▸ **Problem to work on**:
From the first line down to the one containing "a small local", reproduce the entries below exactly and leave out the pictures.

BEGIN Supplied records

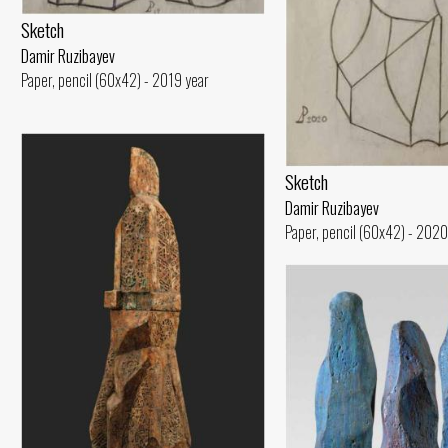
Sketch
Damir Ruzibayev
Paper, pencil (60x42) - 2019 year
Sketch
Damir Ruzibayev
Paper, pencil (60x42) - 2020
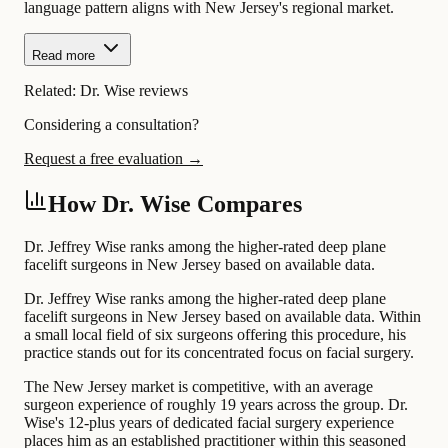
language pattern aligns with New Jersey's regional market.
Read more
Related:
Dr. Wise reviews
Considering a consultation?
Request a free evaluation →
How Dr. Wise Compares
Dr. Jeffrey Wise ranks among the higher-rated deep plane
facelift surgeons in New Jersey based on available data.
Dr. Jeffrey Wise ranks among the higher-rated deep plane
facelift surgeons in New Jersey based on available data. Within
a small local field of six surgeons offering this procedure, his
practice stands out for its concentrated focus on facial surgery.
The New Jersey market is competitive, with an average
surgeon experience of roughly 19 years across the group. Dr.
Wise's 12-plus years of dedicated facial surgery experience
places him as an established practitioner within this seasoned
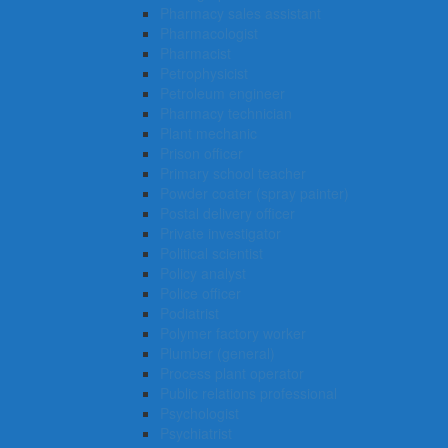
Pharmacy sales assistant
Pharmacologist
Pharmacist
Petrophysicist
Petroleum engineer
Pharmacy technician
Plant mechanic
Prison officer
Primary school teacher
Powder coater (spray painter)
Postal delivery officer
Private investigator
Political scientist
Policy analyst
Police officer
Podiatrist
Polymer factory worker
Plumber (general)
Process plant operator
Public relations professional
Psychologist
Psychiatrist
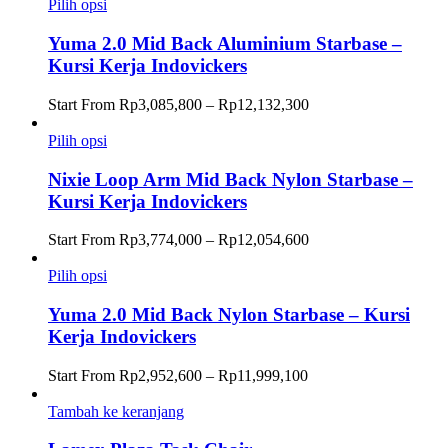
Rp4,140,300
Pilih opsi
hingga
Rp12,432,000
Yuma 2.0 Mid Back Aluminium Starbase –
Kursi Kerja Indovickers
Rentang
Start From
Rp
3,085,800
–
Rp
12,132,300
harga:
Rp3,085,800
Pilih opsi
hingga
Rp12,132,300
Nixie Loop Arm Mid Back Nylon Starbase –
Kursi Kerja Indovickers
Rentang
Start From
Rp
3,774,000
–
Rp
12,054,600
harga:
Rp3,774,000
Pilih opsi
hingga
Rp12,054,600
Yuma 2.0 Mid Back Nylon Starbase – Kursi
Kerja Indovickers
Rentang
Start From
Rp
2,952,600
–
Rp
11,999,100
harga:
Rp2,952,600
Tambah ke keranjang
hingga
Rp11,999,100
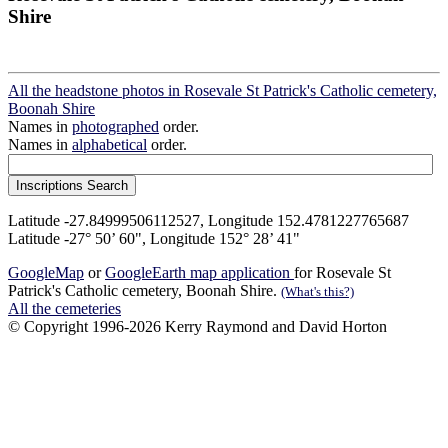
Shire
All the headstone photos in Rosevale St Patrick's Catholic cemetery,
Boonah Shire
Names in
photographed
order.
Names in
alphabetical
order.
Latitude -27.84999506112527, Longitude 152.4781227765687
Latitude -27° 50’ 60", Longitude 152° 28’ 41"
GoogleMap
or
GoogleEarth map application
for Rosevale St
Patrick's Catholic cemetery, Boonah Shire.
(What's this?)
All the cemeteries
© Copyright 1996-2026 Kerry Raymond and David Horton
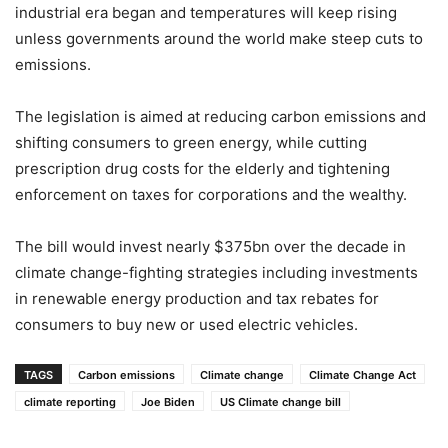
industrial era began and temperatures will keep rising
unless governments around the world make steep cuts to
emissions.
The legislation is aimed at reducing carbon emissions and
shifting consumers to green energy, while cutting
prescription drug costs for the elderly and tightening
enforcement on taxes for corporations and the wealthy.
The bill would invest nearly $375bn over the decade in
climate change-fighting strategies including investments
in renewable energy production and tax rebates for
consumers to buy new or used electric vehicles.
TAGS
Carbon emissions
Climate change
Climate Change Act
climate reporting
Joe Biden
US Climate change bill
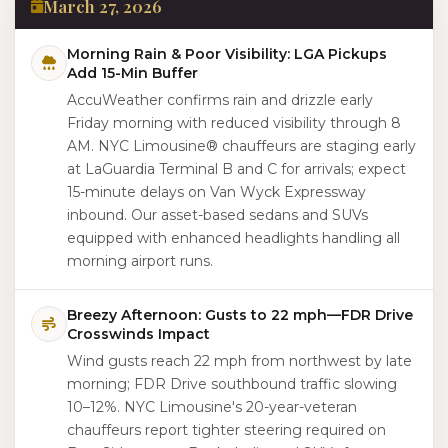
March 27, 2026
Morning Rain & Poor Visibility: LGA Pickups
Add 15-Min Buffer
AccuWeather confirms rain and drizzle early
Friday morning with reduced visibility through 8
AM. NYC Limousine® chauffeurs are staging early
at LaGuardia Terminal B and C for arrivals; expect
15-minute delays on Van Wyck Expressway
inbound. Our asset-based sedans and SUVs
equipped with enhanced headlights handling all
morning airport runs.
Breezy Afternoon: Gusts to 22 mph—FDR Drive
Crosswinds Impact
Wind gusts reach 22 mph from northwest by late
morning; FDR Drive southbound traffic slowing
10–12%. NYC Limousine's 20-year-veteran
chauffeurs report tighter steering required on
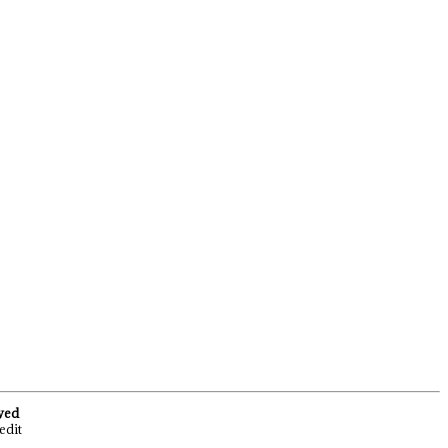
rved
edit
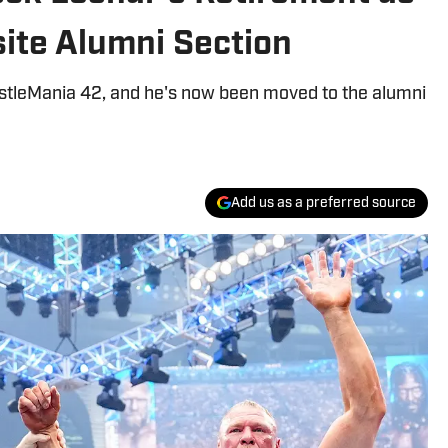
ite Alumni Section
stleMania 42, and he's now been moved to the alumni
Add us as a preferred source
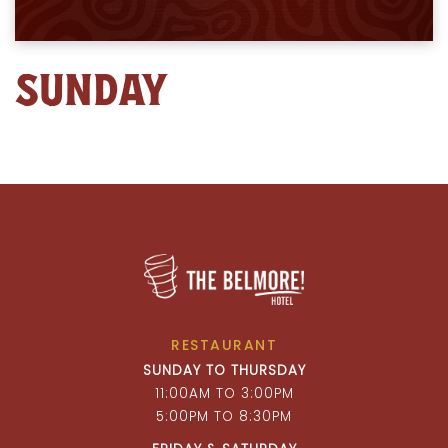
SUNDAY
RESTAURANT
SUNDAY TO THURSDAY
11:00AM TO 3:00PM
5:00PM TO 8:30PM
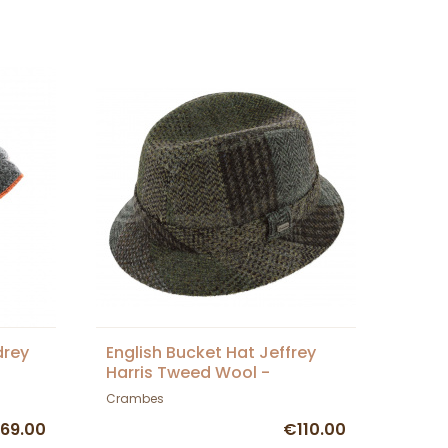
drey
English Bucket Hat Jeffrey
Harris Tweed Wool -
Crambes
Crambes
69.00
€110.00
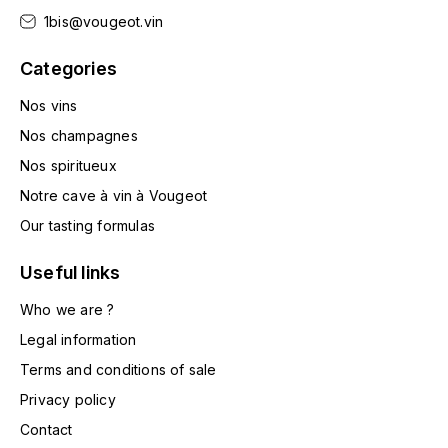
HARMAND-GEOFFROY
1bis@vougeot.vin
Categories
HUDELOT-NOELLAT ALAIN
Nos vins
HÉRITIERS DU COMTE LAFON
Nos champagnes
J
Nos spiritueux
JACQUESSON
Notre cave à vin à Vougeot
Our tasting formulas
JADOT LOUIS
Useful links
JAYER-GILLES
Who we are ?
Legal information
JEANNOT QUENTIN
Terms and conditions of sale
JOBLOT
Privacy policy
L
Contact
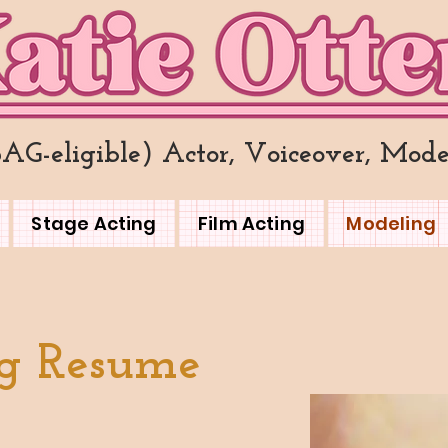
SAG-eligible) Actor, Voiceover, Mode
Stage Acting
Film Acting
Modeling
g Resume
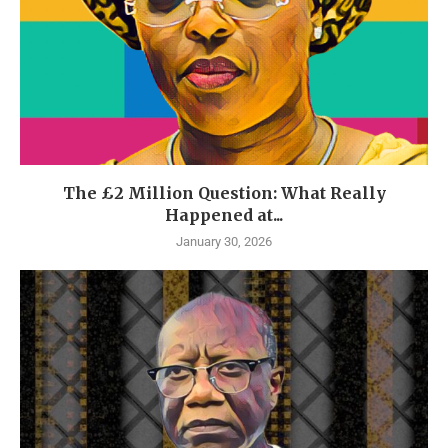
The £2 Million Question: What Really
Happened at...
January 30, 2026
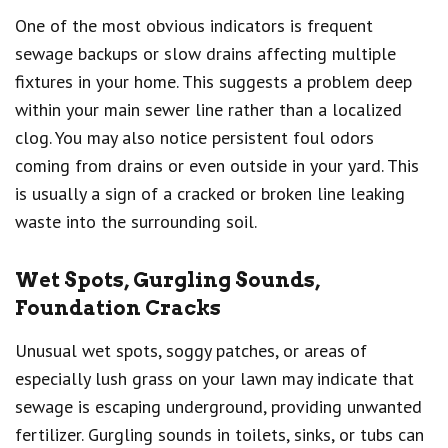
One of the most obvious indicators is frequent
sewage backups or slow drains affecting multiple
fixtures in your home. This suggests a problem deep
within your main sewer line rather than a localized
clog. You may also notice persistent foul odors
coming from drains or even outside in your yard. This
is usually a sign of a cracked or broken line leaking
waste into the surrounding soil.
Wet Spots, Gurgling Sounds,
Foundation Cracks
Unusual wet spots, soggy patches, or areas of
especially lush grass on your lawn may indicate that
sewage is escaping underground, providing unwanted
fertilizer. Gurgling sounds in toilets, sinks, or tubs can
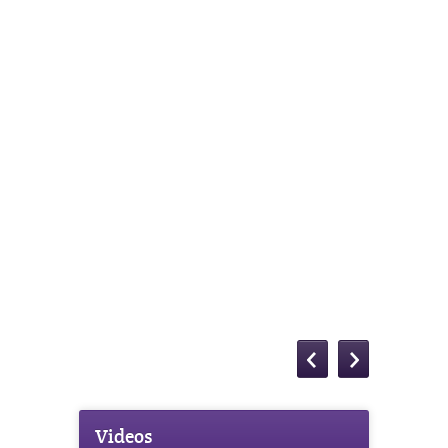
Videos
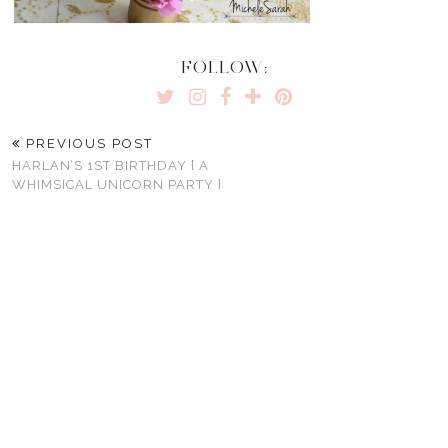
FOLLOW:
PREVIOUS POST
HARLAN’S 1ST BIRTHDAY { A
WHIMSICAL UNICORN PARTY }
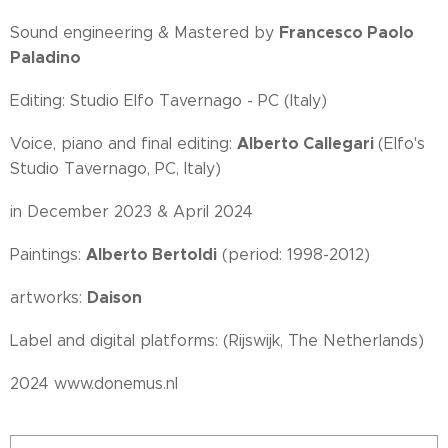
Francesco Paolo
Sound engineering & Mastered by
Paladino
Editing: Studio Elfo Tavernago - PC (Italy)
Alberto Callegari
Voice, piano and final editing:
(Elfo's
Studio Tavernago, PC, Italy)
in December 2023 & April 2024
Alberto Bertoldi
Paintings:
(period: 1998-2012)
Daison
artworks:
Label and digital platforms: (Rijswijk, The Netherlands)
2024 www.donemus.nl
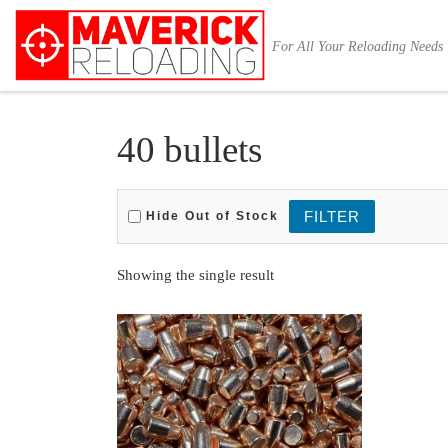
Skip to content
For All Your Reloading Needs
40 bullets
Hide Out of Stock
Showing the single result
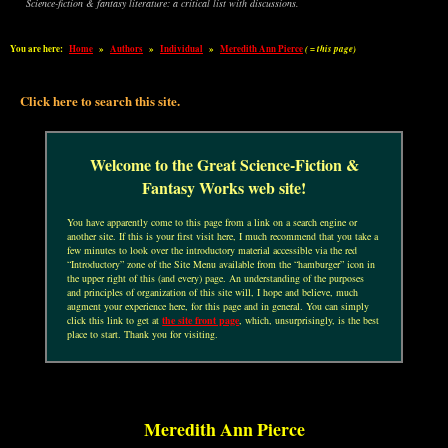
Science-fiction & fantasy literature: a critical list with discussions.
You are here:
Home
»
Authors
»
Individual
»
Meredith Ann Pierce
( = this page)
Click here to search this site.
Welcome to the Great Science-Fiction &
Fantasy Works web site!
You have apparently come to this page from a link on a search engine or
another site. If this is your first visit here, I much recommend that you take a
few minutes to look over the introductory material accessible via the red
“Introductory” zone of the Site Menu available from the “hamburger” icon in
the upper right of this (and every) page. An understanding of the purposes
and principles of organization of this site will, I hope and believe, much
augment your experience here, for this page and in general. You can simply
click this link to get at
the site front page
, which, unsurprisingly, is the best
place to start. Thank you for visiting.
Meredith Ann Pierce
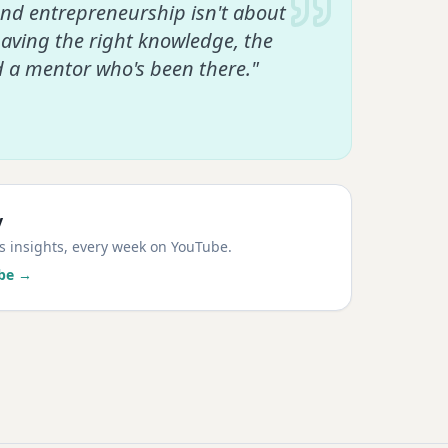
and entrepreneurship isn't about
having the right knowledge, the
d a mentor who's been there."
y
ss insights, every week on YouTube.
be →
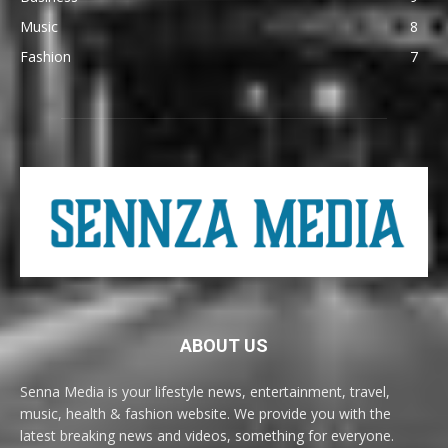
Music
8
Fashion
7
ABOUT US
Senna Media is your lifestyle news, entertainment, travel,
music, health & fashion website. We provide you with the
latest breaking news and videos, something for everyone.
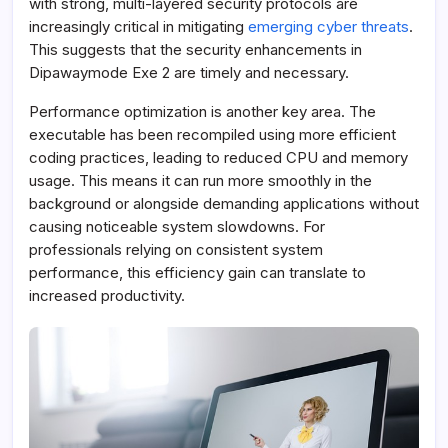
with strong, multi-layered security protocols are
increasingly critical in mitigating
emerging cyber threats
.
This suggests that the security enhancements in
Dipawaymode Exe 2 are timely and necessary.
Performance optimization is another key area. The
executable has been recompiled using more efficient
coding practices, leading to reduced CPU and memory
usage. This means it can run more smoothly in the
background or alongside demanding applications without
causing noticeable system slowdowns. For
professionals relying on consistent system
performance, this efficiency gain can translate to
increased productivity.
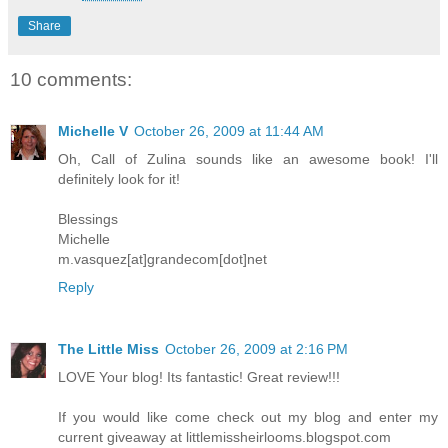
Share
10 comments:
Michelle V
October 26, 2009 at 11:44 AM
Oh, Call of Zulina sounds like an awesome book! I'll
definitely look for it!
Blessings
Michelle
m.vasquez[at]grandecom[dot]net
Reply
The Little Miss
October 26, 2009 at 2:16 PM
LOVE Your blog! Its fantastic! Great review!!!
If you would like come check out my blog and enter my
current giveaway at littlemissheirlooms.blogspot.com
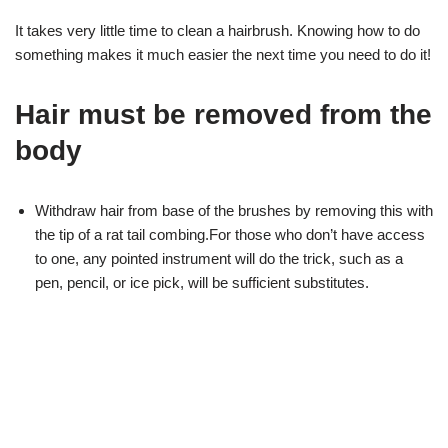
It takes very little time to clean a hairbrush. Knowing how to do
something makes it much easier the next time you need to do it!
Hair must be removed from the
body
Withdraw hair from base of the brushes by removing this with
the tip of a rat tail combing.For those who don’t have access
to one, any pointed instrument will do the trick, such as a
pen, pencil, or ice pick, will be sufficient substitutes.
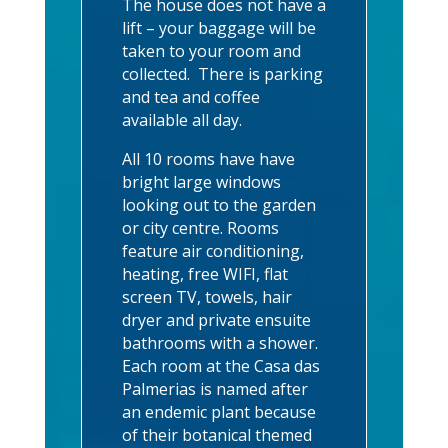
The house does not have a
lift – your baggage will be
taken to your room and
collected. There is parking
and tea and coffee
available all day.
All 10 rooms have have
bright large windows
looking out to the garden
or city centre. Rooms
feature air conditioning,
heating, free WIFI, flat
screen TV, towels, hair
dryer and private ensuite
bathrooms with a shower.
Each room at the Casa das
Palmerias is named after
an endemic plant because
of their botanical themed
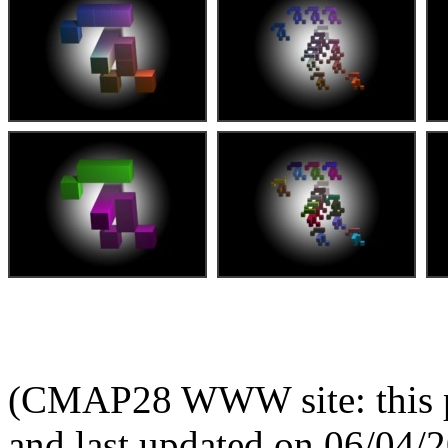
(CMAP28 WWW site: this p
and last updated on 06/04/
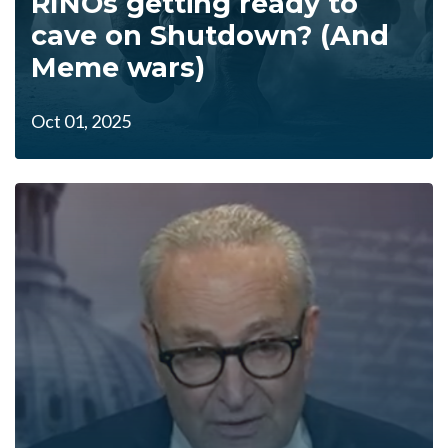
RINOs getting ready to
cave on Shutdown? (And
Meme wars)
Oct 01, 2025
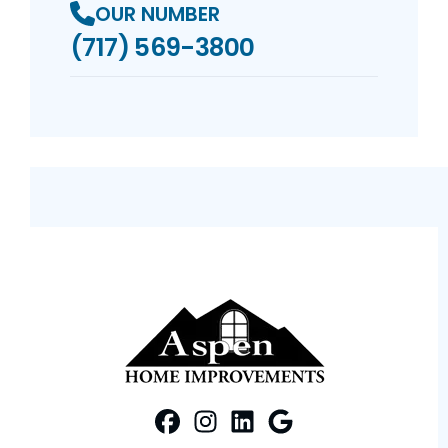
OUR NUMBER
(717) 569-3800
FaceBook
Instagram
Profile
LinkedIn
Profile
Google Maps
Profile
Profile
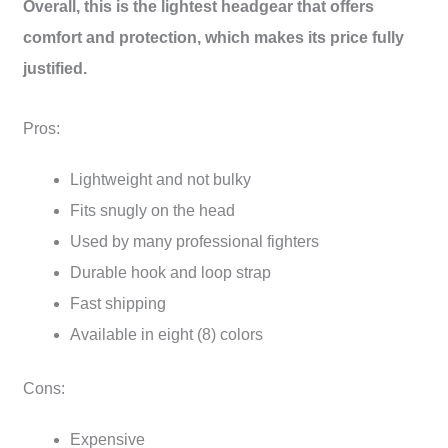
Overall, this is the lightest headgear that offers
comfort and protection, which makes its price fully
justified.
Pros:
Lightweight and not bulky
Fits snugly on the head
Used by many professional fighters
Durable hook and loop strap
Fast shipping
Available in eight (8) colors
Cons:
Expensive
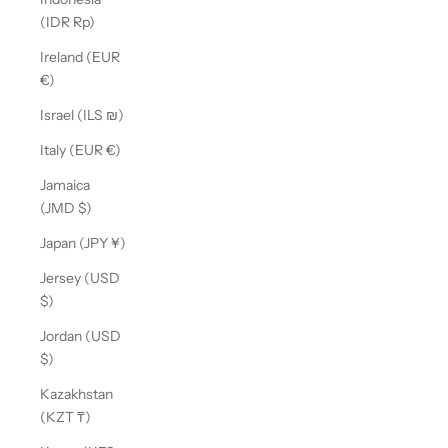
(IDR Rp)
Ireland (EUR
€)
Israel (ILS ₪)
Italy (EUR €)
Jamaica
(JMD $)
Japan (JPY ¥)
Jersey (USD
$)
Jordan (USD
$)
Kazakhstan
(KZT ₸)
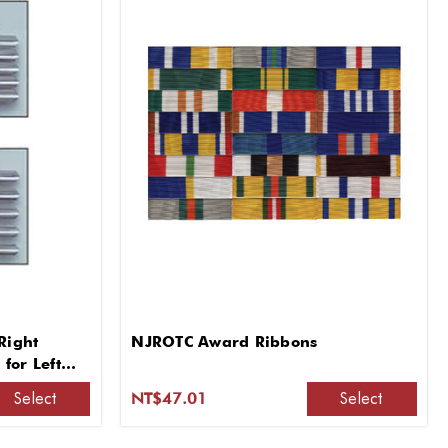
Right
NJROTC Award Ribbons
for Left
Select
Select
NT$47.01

END Supplied records

▸ **Response below**:
Sketch
Damir Ruzibayev
Paper, pencil (60x42) - 2019 year
Sketch
Damir Ruzibayev
Paper, pencil (60x42) - 2020
language pattern aligns with New Jersey's regional market.
Read more
Related:
Dr. Wise reviews
Considering a consultation?
Request a free evaluation →
How Dr. Wise Compares
Dr. Jeffrey Wise ranks among the higher-rated deep plane
facelift surgeons in New Jersey based on available data.
Dr. Jeffrey Wise ranks among the higher-rated deep plane
facelift surgeons in New Jersey based on available data. Within
a small local field of six surgeons offering this procedure, his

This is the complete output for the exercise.